A constância na oração nasce de uma vida de fé, da confiança em Jesus, que nos ouve mesmo quando parece que se cala. E, por fim, da humildade, que é mais uma qualidade da boa oração. A oração deve brotar de um coração humilde e arrependido dos seus pecados: Cor contritum et humiliatum, Deus, non despicies11; o Senhor, que nunca despreza um coração contrito e arrependido, resiste aos soberbos e dá a sua graça aos humildes12, a quem se sabe servus pauper et humilis13, pobre e humilde.

III. O SENHOR DESEJA que peçamos muitas coisas. Em primeiro lugar, o que se refere à alma, “pois são grandes as doenças que a afligem, e são elas que o Senhor quer curar acima de tudo. Se cura as do corpo, é porque quer desterrar as da alma”14. Costuma acontecer que, “mal somos atingidos por uma doença corporal, não deixamos de tentar nada, até nos vermos livres da moléstia; estando, no entanto, a nossa alma doente, às vezes, tudo são vacilações e atrasos […]: fazemos do necessário acessório, e do acessório necessário. Deixamos aberta a fonte dos males e desejamos secar os arroios”15.

Podemos pedir para a alma a graça para lutar contra os defeitos, maior retidão de intenção no que fazemos, fidelidade à nossa vocação, luz para receber com mais fruto a Sagrada Comunhão, uma caridade mais delicada, docilidade na direção espiritual, mais ímpeto apostólico… O Senhor quer também que lhe peçamos por outras necessidades: ajuda para superarmos um fracasso, saúde, emprego e tantas coisas mais… Mas tudo na medida em que nos sirva para amar mais a Deus. Não queremos nada que, talvez com o passar do tempo, nos afastaria do que verdadeiramente nos deve importar: estar sempre junto de Cristo. “Diz‑Lhe: – Senhor, nada quero fora do que Tu quiseres. Não me dês nem mesmo aquilo que te venho pedindo nestes dias, se me afasta um milímetro da tua Vontade”16.

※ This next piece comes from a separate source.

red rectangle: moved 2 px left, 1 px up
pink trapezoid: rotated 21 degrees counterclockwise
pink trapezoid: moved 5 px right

A Jesus, agrada‑lhe especialmente que peçamos pelas outras pessoas. “A necessidade obriga‑nos a rogar por nós mesmos, e a caridade fraterna a pedir pelos outros; mas é mais aceitável a Deus a oração recomendada pela caridade do que aquela que é motivada pela necessidade”17, ensina São João Crisóstomo.

Temos que rezar, em primeiro lugar, pelas pessoas a quem estamos unidos por um vínculo mais forte, e por aquelas que o Senhor colocou sob os nossos cuidados. Os pais têm especial obrigação de pedir pelos seus filhos, sobretudo se estes estiverem afastados da fé ou se o Senhor tiver manifestado uma especial predileção por eles, chamando‑os a um caminho de entrega.

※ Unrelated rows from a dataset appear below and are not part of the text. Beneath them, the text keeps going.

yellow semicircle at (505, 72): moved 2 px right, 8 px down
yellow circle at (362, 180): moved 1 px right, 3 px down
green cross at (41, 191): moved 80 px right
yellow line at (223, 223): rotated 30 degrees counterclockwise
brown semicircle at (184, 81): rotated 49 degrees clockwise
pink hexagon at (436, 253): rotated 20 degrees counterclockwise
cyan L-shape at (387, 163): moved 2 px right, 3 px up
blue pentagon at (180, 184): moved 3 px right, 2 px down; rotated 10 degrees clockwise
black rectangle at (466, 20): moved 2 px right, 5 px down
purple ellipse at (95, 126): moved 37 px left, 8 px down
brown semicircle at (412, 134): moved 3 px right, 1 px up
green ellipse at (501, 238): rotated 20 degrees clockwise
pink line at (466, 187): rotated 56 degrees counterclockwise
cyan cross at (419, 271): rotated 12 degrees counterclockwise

E para que Deus nos ouça com mais rapidez, acompanhemos a nossa petição com obras: oferecendo horas de trabalho ou de estudo por essa intenção, aceitando por Deus a dor e as contrariedades, praticando a caridade e a misericórdia em todas as oportunidades.

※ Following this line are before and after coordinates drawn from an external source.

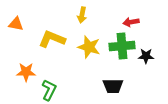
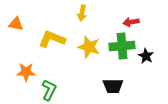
yellow arrow: moved 2 px up
black star: rotated 28 degrees clockwise
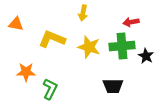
yellow arrow: moved 1 px right
green L-shape: moved 1 px right, 1 px up
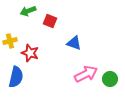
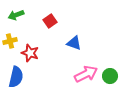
green arrow: moved 12 px left, 4 px down
red square: rotated 32 degrees clockwise
green circle: moved 3 px up
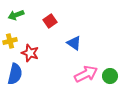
blue triangle: rotated 14 degrees clockwise
blue semicircle: moved 1 px left, 3 px up
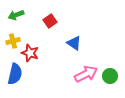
yellow cross: moved 3 px right
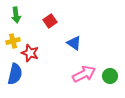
green arrow: rotated 77 degrees counterclockwise
pink arrow: moved 2 px left
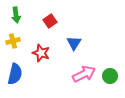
blue triangle: rotated 28 degrees clockwise
red star: moved 11 px right
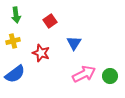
blue semicircle: rotated 40 degrees clockwise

Os cristãos de todos os tempos sentiram‑se movidos a apresentar as suas petições a Deus por meio de santos intercessores, do Anjo da Guarda, e muito especialmente da nossa Mãe, Santa Maria. São Bernardo diz que “a nossa Advogada subiu ao Céu para que, como Mãe do Juiz e Mãe de Misericórdia, tratasse dos negócios da nossa salvação”18. Não deixemos de pedir diariamente a sua ajuda. Ela é “Auxilium christianorum”.